• WORK INSTRUCTIONS: If a line in the records below contains the word "faster", copy it out.

* * *

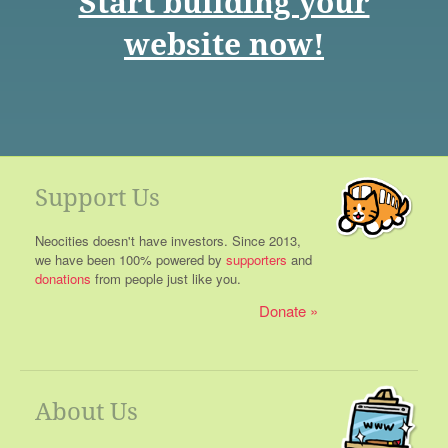
Start building your
website now!
Support Us
Neocities doesn't have investors. Since 2013,
we have been 100% powered by
supporters
and
donations
from people just like you.
Donate
About Us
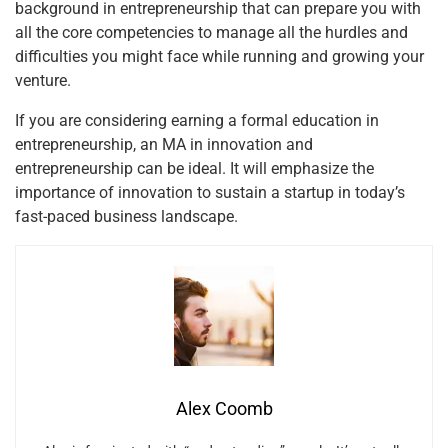
background in entrepreneurship that can prepare you with
all the core competencies to manage all the hurdles and
difficulties you might face while running and growing your
venture.
If you are considering earning a formal education in
entrepreneurship, an MA in innovation and
entrepreneurship can be ideal. It will emphasize the
importance of innovation to sustain a startup in today’s
fast-paced business landscape.
Alex Coomb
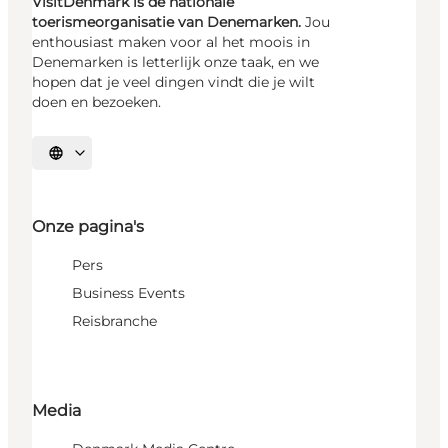
VisitDenmark is de nationale
toerismeorganisatie van Denemarken.
Jou
enthousiast maken voor al het moois in
Denemarken is letterlijk onze taak, en we
hopen dat je veel dingen vindt die je wilt
doen en bezoeken.
Selecteer taal
Onze pagina's
Pers
Business Events
Reisbranche
Media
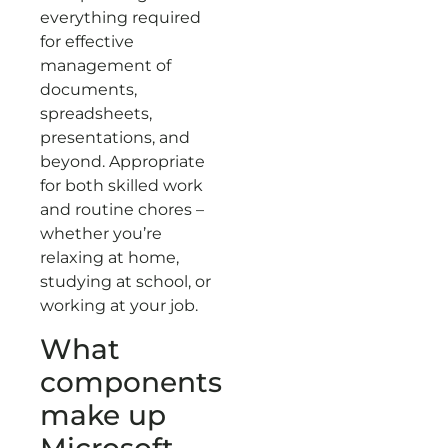
everything required
for effective
management of
documents,
spreadsheets,
presentations, and
beyond. Appropriate
for both skilled work
and routine chores –
whether you’re
relaxing at home,
studying at school, or
working at your job.
What
components
make up
Microsoft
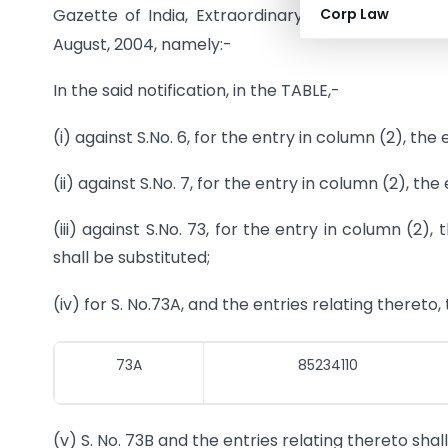
Corp Law
Gazette of India, Extraordinary, Part II, Section 
August, 2004, namely:-
In the said notification, in the TABLE,-
(i) against S.No. 6, for the entry in column (2), the 
(ii) against S.No. 7, for the entry in column (2), the
(iii) against S.No. 73, for the entry in column (
shall be substituted;
(iv) for S. No.73A, and the entries relating thereto,
73A
85234110
(v) S. No. 73B and the entries relating thereto shal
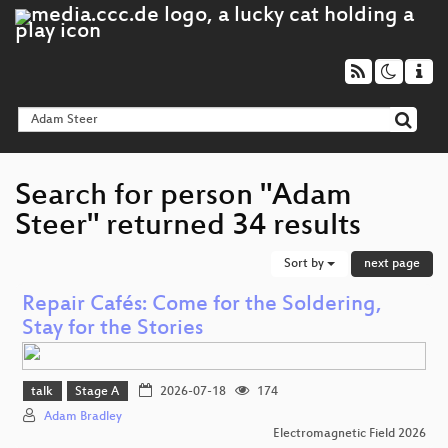
Search for person "Adam
Steer" returned 34 results
Sort by
next page
Repair Cafés: Come for the Soldering,
Stay for the Stories
talk
Stage A
2026-07-18
174
Adam Bradley
Electromagnetic Field 2026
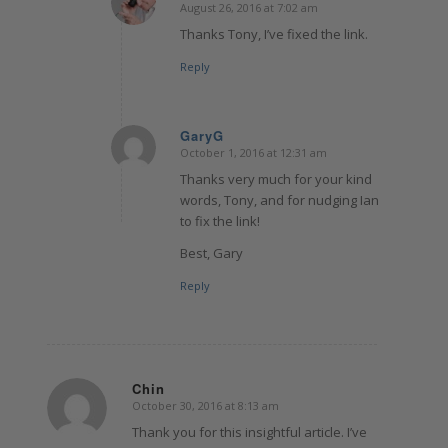
August 26, 2016 at 7:02 am
says:
Thanks Tony, I’ve fixed the link.
Reply
GaryG
October 1, 2016 at 12:31 am
says:
Thanks very much for your kind
words, Tony, and for nudging Ian
to fix the link!
Best, Gary
Reply
Chin
October 30, 2016 at 8:13 am
says:
Thank you for this insightful article. I’ve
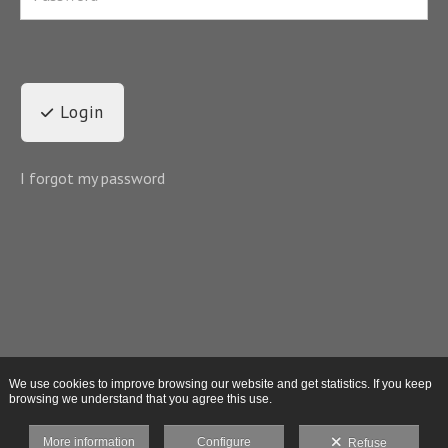
Login
I forgot my password
We use cookies to improve browsing our website and get statistics. If you keep
browsing we understand that you agree this use.
More information
Configure
Refuse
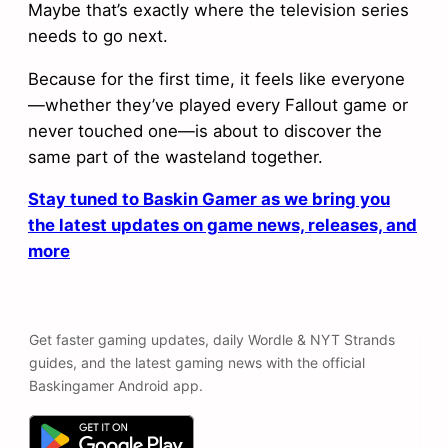
Maybe that’s exactly where the television series
needs to go next.
Because for the first time, it feels like everyone
—whether they’ve played every Fallout game or
never touched one—is about to discover the
same part of the wasteland together.
Stay tuned to Baskin Gamer as we bring you
the latest updates on game news, releases, and
more
Get faster gaming updates, daily Wordle & NYT Strands
guides, and the latest gaming news with the official
Baskingamer Android app.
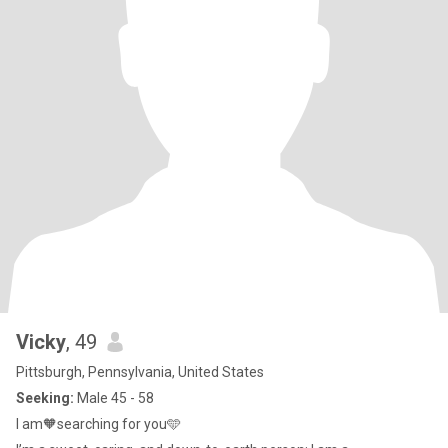
Vicky
, 49
Pittsburgh, Pennsylvania, United States
Seeking:
Male 45 - 58
I am🧡searching for you🩵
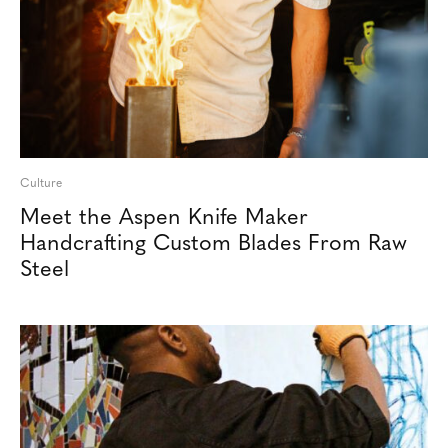
Culture
Meet the Aspen Knife Maker
Handcrafting Custom Blades From Raw
Steel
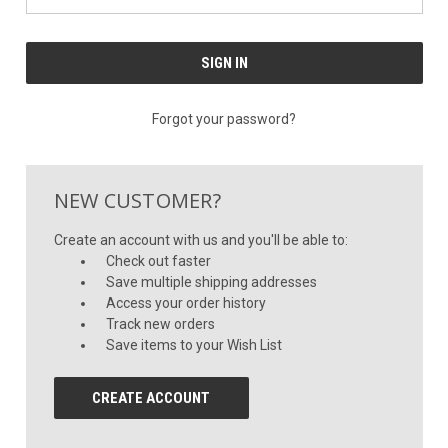
Forgot your password?
NEW CUSTOMER?
Create an account with us and you'll be able to:
Check out faster
Save multiple shipping addresses
Access your order history
Track new orders
Save items to your Wish List
CREATE ACCOUNT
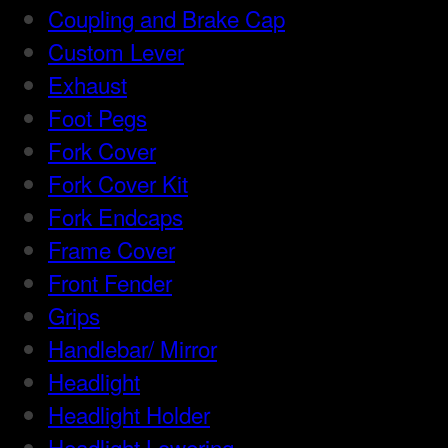
Coupling and Brake Cap
Custom Lever
Exhaust
Foot Pegs
Fork Cover
Fork Cover Kit
Fork Endcaps
Frame Cover
Front Fender
Grips
Handlebar/ Mirror
Headlight
Headlight Holder
Headlight Lowering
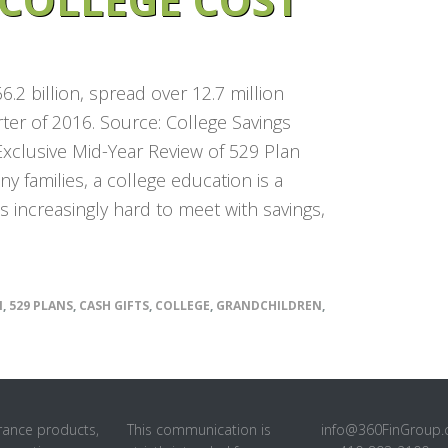
.2 billion, spread over 12.7 million
ter of 2016. Source: College Savings
xclusive Mid-Year Review of 529 Plan
y families, a college education is a
 is increasingly hard to meet with savings,
N
,
529 PLANS
,
CASH GIFTS
,
COLLEGE
,
GRANDCHILDREN
,
rance products,
This communication is
info@360FinGroup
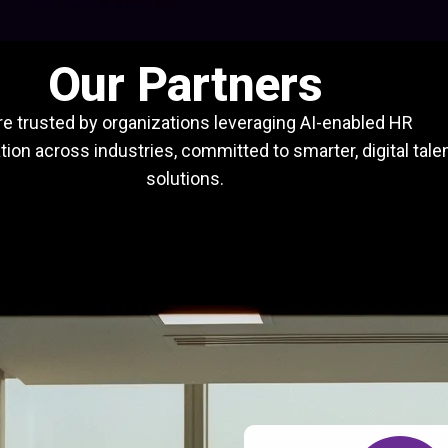
Our Partners
e trusted by organizations leveraging AI-enabled HR
ion across industries, committed to smarter, digital tale
solutions.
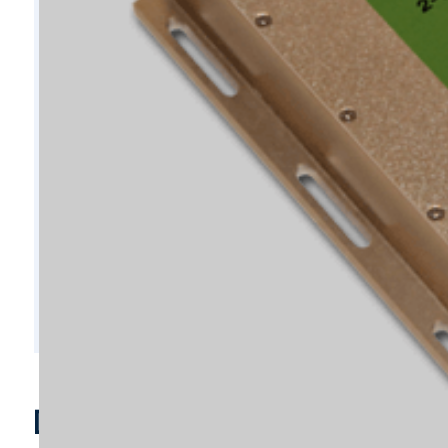
D10696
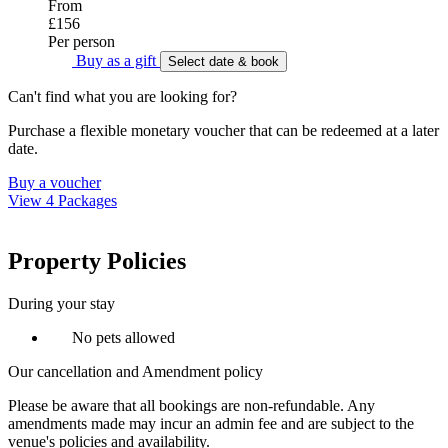
From
£156
Per person
Buy as a gift
Select date & book
Can't find what you are looking for?
Purchase a flexible monetary voucher that can be redeemed at a later
date.
Buy a voucher
View 4 Packages
Property Policies
During your stay
No pets allowed
Our cancellation and Amendment policy
Please be aware that all bookings are non-refundable. Any
amendments made may incur an admin fee and are subject to the
venue's policies and availability.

* * *

• SOLUTION:
Get faster gaming updates, daily Wordle & NYT Strands
Check out faster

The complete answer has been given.